A Simple $U(1)$ Gauge Theory Explanation of the Diphoton Excess

TL;DR

This paper proposes a simple $U(1)$ gauge theory extension of the Standard Model where a new Higgs boson explains the diphoton excess, predicting unique decay signatures involving exotic quarks and gauge bosons.

Contribution

It introduces a novel $U(1)$ gauge model with specific charge assignments that naturally suppress flavor constraints and predicts distinctive decay channels for the new Higgs and quarks.

Findings

The model can produce a large enough diphoton rate to explain the excess.

It predicts additional signals with diphoton and digluon resonances.

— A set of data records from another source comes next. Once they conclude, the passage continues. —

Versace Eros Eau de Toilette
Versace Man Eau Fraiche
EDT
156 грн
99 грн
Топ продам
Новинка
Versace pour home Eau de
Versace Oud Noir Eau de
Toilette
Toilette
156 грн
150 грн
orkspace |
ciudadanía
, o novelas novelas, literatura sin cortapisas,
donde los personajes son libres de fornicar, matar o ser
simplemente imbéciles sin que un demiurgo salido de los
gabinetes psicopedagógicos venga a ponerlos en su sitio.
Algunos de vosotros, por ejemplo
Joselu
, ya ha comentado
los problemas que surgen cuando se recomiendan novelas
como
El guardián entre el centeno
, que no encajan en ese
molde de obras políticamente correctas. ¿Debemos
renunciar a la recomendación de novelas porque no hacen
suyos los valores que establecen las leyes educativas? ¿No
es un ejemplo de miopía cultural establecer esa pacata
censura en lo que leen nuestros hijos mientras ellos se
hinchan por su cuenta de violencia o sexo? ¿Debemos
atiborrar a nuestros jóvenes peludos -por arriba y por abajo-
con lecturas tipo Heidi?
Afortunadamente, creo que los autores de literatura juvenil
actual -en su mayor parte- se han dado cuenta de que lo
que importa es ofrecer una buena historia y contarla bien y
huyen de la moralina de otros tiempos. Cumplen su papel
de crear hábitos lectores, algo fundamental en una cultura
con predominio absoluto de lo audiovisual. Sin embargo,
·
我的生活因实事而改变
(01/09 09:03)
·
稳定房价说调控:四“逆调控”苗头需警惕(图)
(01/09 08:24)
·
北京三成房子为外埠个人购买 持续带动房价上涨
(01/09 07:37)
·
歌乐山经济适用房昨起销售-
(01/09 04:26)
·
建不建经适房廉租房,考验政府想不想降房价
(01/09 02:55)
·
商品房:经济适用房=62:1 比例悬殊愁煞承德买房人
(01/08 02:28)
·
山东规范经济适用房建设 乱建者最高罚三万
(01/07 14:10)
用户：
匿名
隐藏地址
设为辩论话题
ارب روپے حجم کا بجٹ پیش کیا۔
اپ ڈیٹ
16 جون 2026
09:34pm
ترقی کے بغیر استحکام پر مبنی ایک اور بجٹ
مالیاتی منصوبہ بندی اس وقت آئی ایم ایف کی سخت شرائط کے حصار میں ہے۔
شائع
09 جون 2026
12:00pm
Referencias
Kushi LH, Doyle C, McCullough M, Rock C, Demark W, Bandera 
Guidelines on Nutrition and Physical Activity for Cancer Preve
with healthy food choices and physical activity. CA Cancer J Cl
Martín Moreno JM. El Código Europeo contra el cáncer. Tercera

The new Higgs can decay into $\gamma A_x$ and $Z A_x$, with $A_x$ decaying into SM fermions.

Abstract

The recent ATLAS and CMS diphoton resonance excesses are explored in a simple $U(1)$ gauge theory extension of the Standard Model where the resonance is the Higgs boson of the $U(1)$ symmetry breaking, $\phi$. This particle couples to exotic quarks which, through loops, can produce a large enough rate to explain the excess. Due to the choice of $U(1)$ charges, flavor constraints are naturally suppressed, allowing arbitrary flavor violation in the decays of the new quarks to up-type quarks, modifying their signal topologies. An additional heavy quark in the model decays to the lighter exotic quark by emitting either $\phi$ or the $U(1)$ gauge boson, $A_x$, giving extra signals containing diphoton and digluon resonances. Finally, the new Higgs can decay into $\gamma A_x$ and $Z A_x$, followed by $A_x$ decaying into Standard Model fermions through kinetic mixing. Thus, this model gives interesting modified signals to the general class of exotic quark models explaining the diphoton resonance.